• [Available records]:
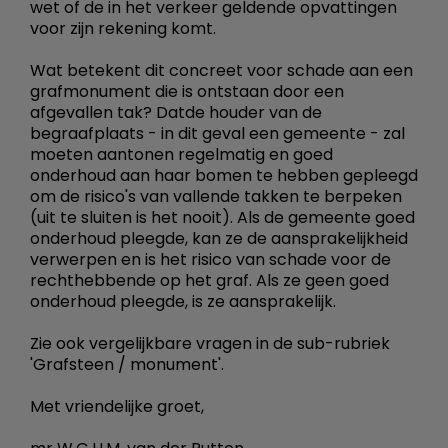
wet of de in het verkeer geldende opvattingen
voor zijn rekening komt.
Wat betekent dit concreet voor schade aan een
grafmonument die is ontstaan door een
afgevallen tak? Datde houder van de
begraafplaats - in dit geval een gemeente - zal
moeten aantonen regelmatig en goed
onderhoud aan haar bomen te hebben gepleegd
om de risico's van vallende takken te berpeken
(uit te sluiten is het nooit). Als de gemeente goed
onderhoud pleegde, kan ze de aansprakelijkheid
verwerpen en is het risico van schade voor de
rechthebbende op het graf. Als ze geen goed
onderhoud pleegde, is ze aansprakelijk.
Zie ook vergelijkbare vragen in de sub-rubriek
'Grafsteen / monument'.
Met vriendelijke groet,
--
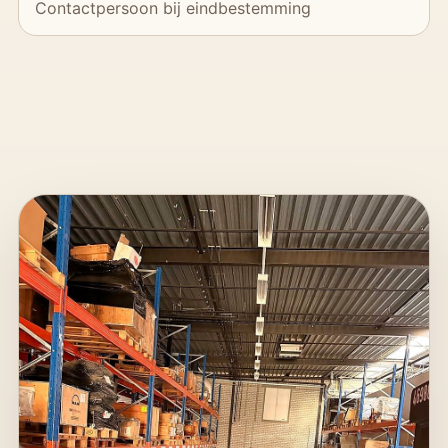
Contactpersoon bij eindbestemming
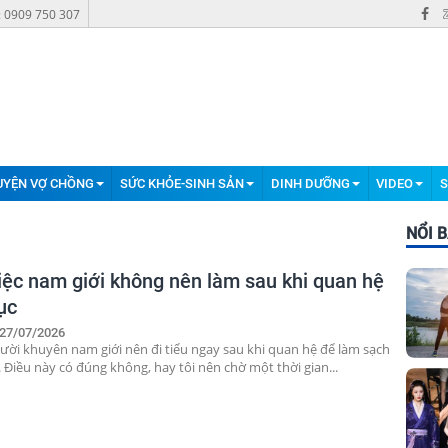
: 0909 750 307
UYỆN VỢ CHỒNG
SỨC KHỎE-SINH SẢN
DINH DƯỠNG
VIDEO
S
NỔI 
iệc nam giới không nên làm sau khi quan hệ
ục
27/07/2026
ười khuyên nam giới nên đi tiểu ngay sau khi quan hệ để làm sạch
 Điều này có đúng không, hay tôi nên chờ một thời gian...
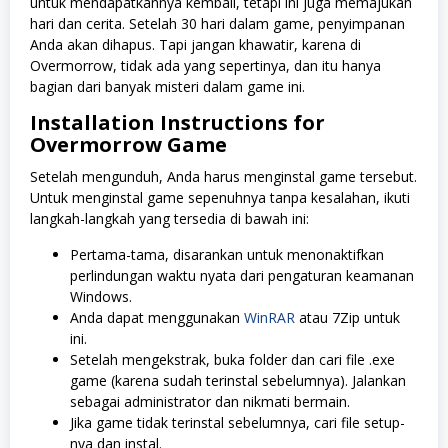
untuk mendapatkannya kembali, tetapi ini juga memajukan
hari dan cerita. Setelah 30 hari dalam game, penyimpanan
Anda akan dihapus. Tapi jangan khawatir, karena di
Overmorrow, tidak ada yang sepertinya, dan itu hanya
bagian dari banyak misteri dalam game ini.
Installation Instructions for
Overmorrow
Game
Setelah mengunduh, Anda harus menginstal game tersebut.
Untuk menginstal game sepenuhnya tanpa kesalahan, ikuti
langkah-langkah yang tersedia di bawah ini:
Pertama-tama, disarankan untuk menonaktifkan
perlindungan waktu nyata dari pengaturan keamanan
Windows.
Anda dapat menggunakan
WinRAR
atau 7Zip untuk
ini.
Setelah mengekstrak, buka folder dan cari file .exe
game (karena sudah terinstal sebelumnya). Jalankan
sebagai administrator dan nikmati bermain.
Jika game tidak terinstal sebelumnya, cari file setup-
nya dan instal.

• [Task description]: Select every line in the records above that contains the word "pleegde".

• [Answer section]:
onderhoud pleegde, kan ze de aansprakelijkheid
onderhoud pleegde, is ze aansprakelijk.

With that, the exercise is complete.